EXERCISE
Pictures do not belong in the copy. Output exactly the lines from the one containing "theintexperience.com" to the end of the listing below.

(TASK MATERIAL Opens)

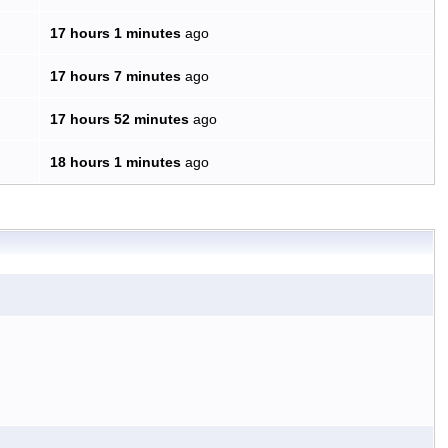
17 hours 1 minutes
ago
17 hours 7 minutes
ago
17 hours 52 minutes
ago
18 hours 1 minutes
ago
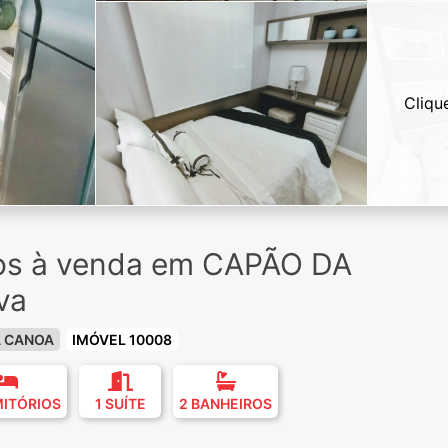
Cliqu
ios à venda em CAPÃO DA
va
A CANOA
IMÓVEL 10008
MITÓRIOS
1 SUÍTE
2 BANHEIROS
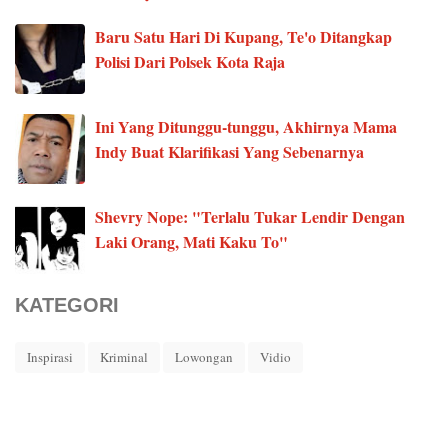
Baru Satu Hari Di Kupang, Te'o Ditangkap
Polisi Dari Polsek Kota Raja
Ini Yang Ditunggu-tunggu, Akhirnya Mama
Indy Buat Klarifikasi Yang Sebenarnya
Shevry Nope: "Terlalu Tukar Lendir Dengan
Laki Orang, Mati Kaku To"
KATEGORI
Inspirasi
Kriminal
Lowongan
Vidio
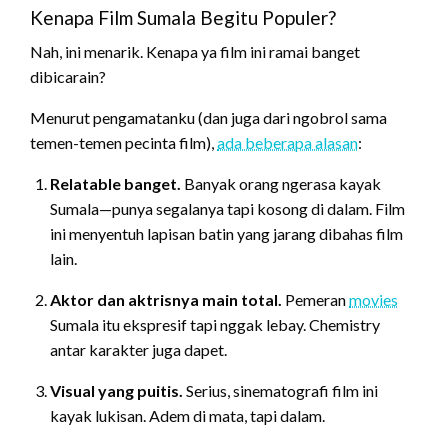
Kenapa Film Sumala Begitu Populer?
Nah, ini menarik. Kenapa ya film ini ramai banget
dibicarain?
Menurut pengamatanku (dan juga dari ngobrol sama
temen-temen pecinta film),
ada beberapa alasan
:
Relatable banget.
Banyak orang ngerasa kayak
Sumala—punya segalanya tapi kosong di dalam. Film
ini menyentuh lapisan batin yang jarang dibahas film
lain.
Aktor dan aktrisnya main total.
Pemeran
movies
Sumala itu ekspresif tapi nggak lebay. Chemistry
antar karakter juga dapet.
Visual yang puitis.
Serius, sinematografi film ini
kayak lukisan. Adem di mata, tapi dalam.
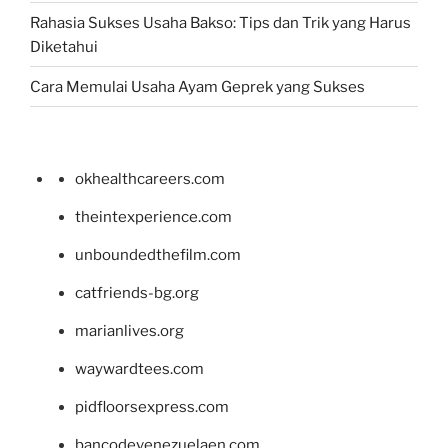
Rahasia Sukses Usaha Bakso: Tips dan Trik yang Harus
Diketahui
Cara Memulai Usaha Ayam Geprek yang Sukses
okhealthcareers.com
theintexperience.com
unboundedthefilm.com
catfriends-bg.org
marianlives.org
waywardtees.com
pidfloorsexpress.com
bancodevenezuelaen.com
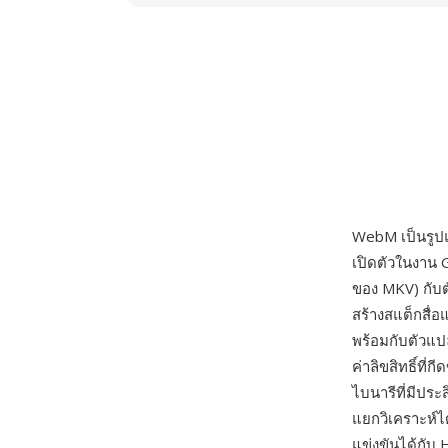
WebM เป็นรูปแ
เปิดตัวในงาน 
ของ MKV) กับ
สร้างสแต็กสื่
พร้อมกับตัวแ
ค่าลิขสิทธิ์ท
ไบนารีที่มีปร
แยกวิเคราะห์ไ
แข่งขันได้กับ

(TASK MATERIAL Closes)

ANSWER BOX
theintexperience.com
unboundedthefilm.com
catfriends-bg.org
marianlives.org
waywardtees.com
pidfloorsexpress.com
bancodevenezuelaen.com
WebM เป็นรูปแ
เปิดตัวในงาน 
ของ MKV) กับ
สร้างสแต็กสื่
พร้อมกับตัวแ
ค่าลิขสิทธิ์ท
ไบนารีที่มีปร
แยกวิเคราะห์ไ
แข่งขันได้กับ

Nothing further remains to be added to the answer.